StreamingGradientBoostedRegression#

class capymoa.regressor.StreamingGradientBoostedRegression[source]#

Bases: MOAClassifier

Streaming Gradient Boosted Regression.

Streaming Gradient Boosted Regression (SGBR) [1], was developed to adapt gradient boosting for streaming regression using Streaming Gradient Boosted Trees (SGBT). A variant called SGB(Oza), which uses OzaBag bagging regressors as base learners, outperforms existing state-of-the-art methods in both accuracy and efficiency across various drift scenarios.

>>> from capymoa.datasets import Fried
    >>> from capymoa.regressor import StreamingGradientBoostedRegression
    >>> from capymoa.evaluation import prequential_evaluation
>>> stream = Fried()
>>> schema = stream.get_schema()
>>> learner = StreamingGradientBoostedRegression(schema)
>>> results = prequential_evaluation(stream, learner, max_instances=1000)
>>> round(results["cumulative"].r2(), 2)
0.61
__init__(
schema: Schema | None = None,
random_seed: int = 0,
base_learner='meta.OzaBag -s 10 -l (trees.FIMTDD -s VarianceReductionSplitCriterion -g 50 -c 0.01 -e)',
boosting_iterations: int = 10,
percentage_of_features: int = 75,
learning_rate=1.0,
disable_one_hot: bool = False,
multiply_hessian_by: int = 1,
skip_training: int = 1,
use_squared_loss: bool = False,
)[source]#

Streaming Gradient Boosted Regression (SGBR) Regressor

Parameters:
  • schema – The schema of the stream.

  • random_seed – The random seed passed to the MOA learner.

  • base_learner – The base learner to be trained.
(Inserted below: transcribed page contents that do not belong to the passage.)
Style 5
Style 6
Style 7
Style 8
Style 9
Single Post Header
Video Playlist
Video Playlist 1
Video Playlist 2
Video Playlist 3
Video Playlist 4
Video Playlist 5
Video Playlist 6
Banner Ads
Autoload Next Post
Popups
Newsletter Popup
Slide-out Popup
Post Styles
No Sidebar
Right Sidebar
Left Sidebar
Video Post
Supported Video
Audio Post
Default meta.OzaBag -s 10 -l (trees.FIMTDD -s VarianceReductionSplitCriterion -g 50 -c 0.01 -e).

  • boosting_iterations – The number of boosting iterations. Default 10.
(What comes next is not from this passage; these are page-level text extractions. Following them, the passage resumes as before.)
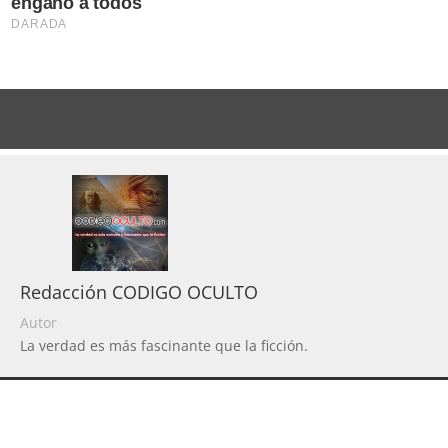
Redacción CODIGO OCULTO
Autor
La verdad es más fascinante que la ficción.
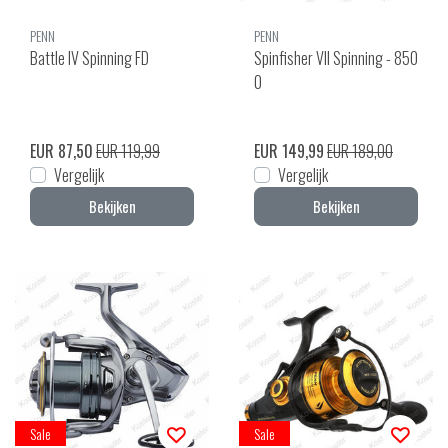
PENN
PENN
Battle IV Spinning FD
Spinfisher VII Spinning - 850
0
EUR 87,50
EUR 119,99
EUR 149,99
EUR 189,00
Vergelijk
Vergelijk
Bekijken
Bekijken
Sale
Sale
  • percentage_of_features – The percentage of features to use.

  • learning_rate – The learning rate. Default 1.0.

  • disable_one_hot – Whether to disable one-hot encoding for regressors that supports nominal attributes.

  • multiply_hessian_by – The multiply hessian by this parameter to generate weights for multiple iterations.

  • skip_training – Skip training of 1/skip_training instances. skip_training=1 means no skipping is performed (train on all instances).

  • use_squared_loss – Whether to use squared loss for classification.

cli_help()[source]#
predict(instance)[source]#

Predict the label of an instance.

The base implementation calls predict_proba() and returns the label with the highest probability.

Parameters:

instance – The instance to predict the label for.

Returns:

The predicted label or None if the classifier is unable to make a prediction.

predict_proba(instance)[source]#

Return probability estimates for each label.

Parameters:

instance – The instance to estimate the probabilities for.

Returns:

An array of probabilities for each label or None if the classifier is unable to make a prediction.

train(instance)[source]#

Train the classifier with a labeled instance.

Parameters:

instance – The labeled instance to train the classifier with.

random_seed: int#

The random seed for reproducibility.

When implementing a classifier ensure random number generators are seeded.

schema: Schema#

The schema representing the instances.